** Excerpted data follows **

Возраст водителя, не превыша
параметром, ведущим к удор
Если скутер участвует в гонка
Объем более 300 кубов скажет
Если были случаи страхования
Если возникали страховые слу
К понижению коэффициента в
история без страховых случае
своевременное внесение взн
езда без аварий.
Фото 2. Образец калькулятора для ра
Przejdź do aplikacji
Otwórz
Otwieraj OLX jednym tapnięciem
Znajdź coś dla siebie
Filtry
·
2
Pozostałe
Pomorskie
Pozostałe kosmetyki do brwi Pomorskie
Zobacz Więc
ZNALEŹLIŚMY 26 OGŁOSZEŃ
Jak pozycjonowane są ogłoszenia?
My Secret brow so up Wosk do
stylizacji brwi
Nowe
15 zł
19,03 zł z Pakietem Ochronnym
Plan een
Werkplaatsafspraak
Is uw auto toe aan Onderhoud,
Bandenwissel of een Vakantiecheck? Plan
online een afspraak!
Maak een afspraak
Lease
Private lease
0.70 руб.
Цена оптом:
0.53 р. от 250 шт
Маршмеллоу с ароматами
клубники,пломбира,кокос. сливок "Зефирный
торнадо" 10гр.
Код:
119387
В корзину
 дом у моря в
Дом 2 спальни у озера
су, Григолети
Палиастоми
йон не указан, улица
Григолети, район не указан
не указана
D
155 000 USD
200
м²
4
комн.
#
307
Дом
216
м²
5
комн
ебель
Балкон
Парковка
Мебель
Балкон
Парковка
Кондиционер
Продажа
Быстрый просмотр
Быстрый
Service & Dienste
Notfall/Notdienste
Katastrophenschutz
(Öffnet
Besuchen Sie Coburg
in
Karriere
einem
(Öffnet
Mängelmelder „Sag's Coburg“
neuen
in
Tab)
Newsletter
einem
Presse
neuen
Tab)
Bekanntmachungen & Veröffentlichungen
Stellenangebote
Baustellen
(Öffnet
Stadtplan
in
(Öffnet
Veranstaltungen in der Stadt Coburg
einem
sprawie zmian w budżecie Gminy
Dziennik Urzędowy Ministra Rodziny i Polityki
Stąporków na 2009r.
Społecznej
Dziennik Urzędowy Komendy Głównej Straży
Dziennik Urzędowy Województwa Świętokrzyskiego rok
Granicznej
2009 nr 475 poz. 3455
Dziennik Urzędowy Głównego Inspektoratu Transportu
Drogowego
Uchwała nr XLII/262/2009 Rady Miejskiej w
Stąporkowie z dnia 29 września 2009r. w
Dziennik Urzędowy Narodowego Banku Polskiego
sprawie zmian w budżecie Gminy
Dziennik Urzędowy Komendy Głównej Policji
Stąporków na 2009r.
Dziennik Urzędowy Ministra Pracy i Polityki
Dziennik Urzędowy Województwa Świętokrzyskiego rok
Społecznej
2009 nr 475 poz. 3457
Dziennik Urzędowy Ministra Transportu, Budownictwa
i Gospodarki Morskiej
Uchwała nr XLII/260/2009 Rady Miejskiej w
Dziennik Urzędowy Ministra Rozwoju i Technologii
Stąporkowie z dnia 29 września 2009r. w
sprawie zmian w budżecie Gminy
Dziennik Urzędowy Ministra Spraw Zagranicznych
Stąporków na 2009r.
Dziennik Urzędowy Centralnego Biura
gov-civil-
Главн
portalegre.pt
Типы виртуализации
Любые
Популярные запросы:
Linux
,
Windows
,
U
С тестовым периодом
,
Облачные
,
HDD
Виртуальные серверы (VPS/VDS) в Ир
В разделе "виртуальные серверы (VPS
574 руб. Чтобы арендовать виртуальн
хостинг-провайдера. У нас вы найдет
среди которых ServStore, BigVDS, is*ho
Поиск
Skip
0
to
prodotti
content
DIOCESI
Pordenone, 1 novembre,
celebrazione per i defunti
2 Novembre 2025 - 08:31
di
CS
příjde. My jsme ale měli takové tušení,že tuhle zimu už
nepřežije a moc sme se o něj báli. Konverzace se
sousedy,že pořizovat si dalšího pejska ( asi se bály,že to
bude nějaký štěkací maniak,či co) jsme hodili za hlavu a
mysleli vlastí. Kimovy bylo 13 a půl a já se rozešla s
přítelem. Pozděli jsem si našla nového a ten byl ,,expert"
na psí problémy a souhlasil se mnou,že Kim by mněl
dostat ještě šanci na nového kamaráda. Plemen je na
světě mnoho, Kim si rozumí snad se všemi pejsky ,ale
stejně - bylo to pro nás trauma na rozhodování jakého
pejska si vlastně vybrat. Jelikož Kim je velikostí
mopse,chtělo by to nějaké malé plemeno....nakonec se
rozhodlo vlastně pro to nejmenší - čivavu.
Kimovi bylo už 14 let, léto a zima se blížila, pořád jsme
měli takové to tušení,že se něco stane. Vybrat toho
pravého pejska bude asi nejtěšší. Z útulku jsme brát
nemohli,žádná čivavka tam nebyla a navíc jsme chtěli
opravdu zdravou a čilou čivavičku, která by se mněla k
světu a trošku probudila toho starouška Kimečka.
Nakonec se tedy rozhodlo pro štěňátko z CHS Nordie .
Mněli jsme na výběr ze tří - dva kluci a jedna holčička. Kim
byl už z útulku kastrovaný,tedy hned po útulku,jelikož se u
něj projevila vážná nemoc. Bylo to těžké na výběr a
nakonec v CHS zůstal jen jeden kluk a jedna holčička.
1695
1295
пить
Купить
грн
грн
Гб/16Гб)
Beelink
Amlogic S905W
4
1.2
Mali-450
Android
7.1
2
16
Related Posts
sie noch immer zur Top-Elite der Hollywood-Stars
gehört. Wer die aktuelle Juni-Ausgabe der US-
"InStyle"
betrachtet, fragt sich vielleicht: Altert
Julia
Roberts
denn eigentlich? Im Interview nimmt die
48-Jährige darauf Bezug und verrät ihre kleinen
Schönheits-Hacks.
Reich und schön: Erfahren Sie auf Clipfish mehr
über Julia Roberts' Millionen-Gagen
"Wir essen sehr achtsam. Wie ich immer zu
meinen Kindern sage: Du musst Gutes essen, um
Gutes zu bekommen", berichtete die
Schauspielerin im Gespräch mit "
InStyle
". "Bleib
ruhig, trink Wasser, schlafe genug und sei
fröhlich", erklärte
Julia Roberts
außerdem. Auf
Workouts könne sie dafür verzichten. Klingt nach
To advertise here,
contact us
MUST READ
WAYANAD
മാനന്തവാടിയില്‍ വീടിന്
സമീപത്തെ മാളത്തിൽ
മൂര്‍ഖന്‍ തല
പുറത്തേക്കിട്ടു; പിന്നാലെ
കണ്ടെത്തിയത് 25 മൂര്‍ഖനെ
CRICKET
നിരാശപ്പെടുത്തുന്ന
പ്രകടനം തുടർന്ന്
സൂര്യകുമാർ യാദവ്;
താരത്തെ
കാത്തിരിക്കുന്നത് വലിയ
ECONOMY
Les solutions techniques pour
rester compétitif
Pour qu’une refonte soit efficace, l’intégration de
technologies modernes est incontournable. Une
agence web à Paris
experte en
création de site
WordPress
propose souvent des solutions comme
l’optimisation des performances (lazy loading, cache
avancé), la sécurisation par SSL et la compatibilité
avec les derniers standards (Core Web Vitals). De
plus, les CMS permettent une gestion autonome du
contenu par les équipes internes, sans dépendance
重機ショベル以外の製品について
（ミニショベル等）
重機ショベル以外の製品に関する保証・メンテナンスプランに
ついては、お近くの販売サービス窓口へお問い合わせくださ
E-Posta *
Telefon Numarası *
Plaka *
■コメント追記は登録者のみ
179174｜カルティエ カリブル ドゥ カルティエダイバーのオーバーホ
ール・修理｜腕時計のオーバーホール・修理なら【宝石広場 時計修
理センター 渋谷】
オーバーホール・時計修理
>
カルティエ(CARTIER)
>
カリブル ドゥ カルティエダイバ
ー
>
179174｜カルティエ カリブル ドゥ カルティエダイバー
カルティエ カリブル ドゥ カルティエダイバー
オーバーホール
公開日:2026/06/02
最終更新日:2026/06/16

** End of Excerpted data **

Task statement: Please, from the entries above, set down exactly the lines from the one containing "Bandenwissel of een Vakantiecheck? Plan" through the one containing "Dziennik Urzędowy Ministra Rozwoju", and only those.

Answer for this exercise:
Bandenwissel of een Vakantiecheck? Plan
online een afspraak!
Maak een afspraak
Lease
Private lease
0.70 руб.
Цена оптом:
0.53 р. от 250 шт
Маршмеллоу с ароматами
клубники,пломбира,кокос. сливок "Зефирный
торнадо" 10гр.
Код:
119387
В корзину
 дом у моря в
Дом 2 спальни у озера
су, Григолети
Палиастоми
йон не указан, улица
Григолети, район не указан
не указана
D
155 000 USD
200
м²
4
комн.
#
307
Дом
216
м²
5
комн
ебель
Балкон
Парковка
Мебель
Балкон
Парковка
Кондиционер
Продажа
Быстрый просмотр
Быстрый
Service & Dienste
Notfall/Notdienste
Katastrophenschutz
(Öffnet
Besuchen Sie Coburg
in
Karriere
einem
(Öffnet
Mängelmelder „Sag's Coburg“
neuen
in
Tab)
Newsletter
einem
Presse
neuen
Tab)
Bekanntmachungen & Veröffentlichungen
Stellenangebote
Baustellen
(Öffnet
Stadtplan
in
(Öffnet
Veranstaltungen in der Stadt Coburg
einem
sprawie zmian w budżecie Gminy
Dziennik Urzędowy Ministra Rodziny i Polityki
Stąporków na 2009r.
Społecznej
Dziennik Urzędowy Komendy Głównej Straży
Dziennik Urzędowy Województwa Świętokrzyskiego rok
Granicznej
2009 nr 475 poz. 3455
Dziennik Urzędowy Głównego Inspektoratu Transportu
Drogowego
Uchwała nr XLII/262/2009 Rady Miejskiej w
Stąporkowie z dnia 29 września 2009r. w
Dziennik Urzędowy Narodowego Banku Polskiego
sprawie zmian w budżecie Gminy
Dziennik Urzędowy Komendy Głównej Policji
Stąporków na 2009r.
Dziennik Urzędowy Ministra Pracy i Polityki
Dziennik Urzędowy Województwa Świętokrzyskiego rok
Społecznej
2009 nr 475 poz. 3457
Dziennik Urzędowy Ministra Transportu, Budownictwa
i Gospodarki Morskiej
Uchwała nr XLII/260/2009 Rady Miejskiej w
Dziennik Urzędowy Ministra Rozwoju i Technologii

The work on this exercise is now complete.